Eles existem, estão documentados, revisados com suas respectivas versões em busca do atendimento aos requisitos normativos.  São apresentados em auditorias e, na maioria das vezes, cumprem exatamente o que se espera deles do ponto de vista do sistema de gestão. Mas existe uma pergunta que nem sempre é feita com a mesma profundidade:

Esse procedimento realmente representa o que acontece na operação? Seu procedimento atende à auditoria, mas atende à operação?

Porque, quando olhamos mais de perto, não é incomum encontrar dois cenários convivendo em paralelo:

  • Um está no papel, organizado, claro, validado.
  • O outro está na rotina, adaptado, ajustado, muitas vezes distante do que foi descrito.

E o mais curioso é que, em muitos casos, ambos “funcionam”, o documento atende à auditoria, a operação mantém a produção rodando, mas entre esses dois mundos existe algo que raramente é tratado como deveria: a coerência.

Grande parte dos procedimentos é construída com foco em conformidade, o que faz sentido, mas nem sempre com o mesmo nível de profundidade em relação à execução real. Será que quem executa sempre participa da construção? Quem valida sempre acompanha a prática cotidiana? O resultado é um procedimento tecnicamente correto, mas operacionalmente frágil que sequer é consultado e apenas estampa a parede do ambiente.

E aqui está um ponto sensível para a segurança de alimentos:

O risco não está apenas na ausência de controle, está na falsa sensação de controle.

Porque quando o procedimento existe, mas não é seguido como foi definido, o sistema continua parecendo íntegro, mesmo quando já não está sendo sustentado na prática. Veja que nesse contexto não estamos mais falando sobre documentação e sim sobre aderência.

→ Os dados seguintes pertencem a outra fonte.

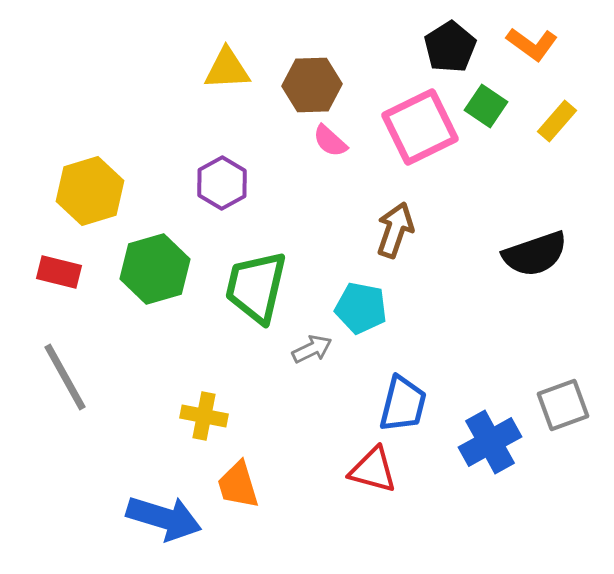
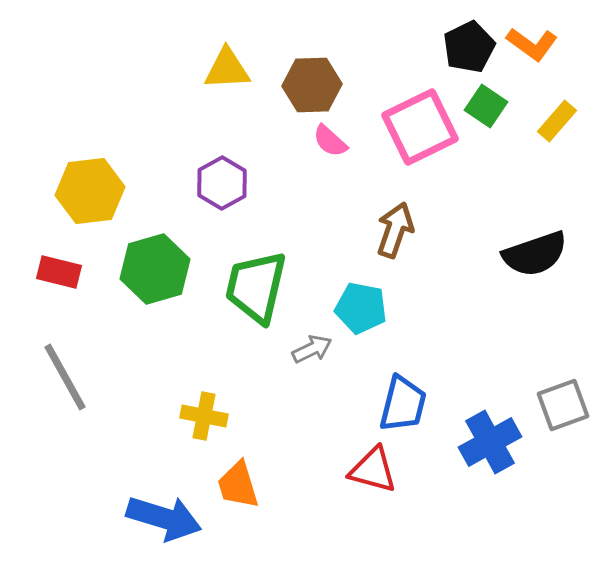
black pentagon: moved 19 px right; rotated 6 degrees clockwise
yellow hexagon: rotated 10 degrees clockwise
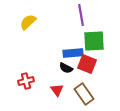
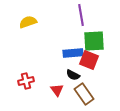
yellow semicircle: rotated 24 degrees clockwise
red square: moved 2 px right, 4 px up
black semicircle: moved 7 px right, 7 px down
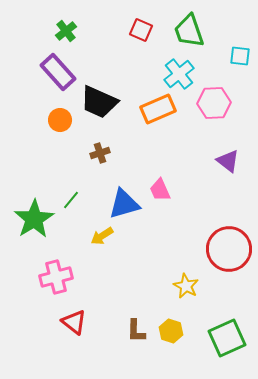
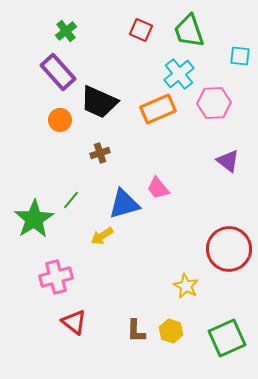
pink trapezoid: moved 2 px left, 2 px up; rotated 15 degrees counterclockwise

Talvez, antes de revisar um procedimento, a pergunta mais importante não seja se ele está atualizado, mas se ele ainda é reconhecido por quem executa como a melhor forma de fazer. O procedimento que garante a segurança de alimentos não é o que está disponível para consulta, é o que se repete todos os dias, mesmo quando ninguém pede para mostrar.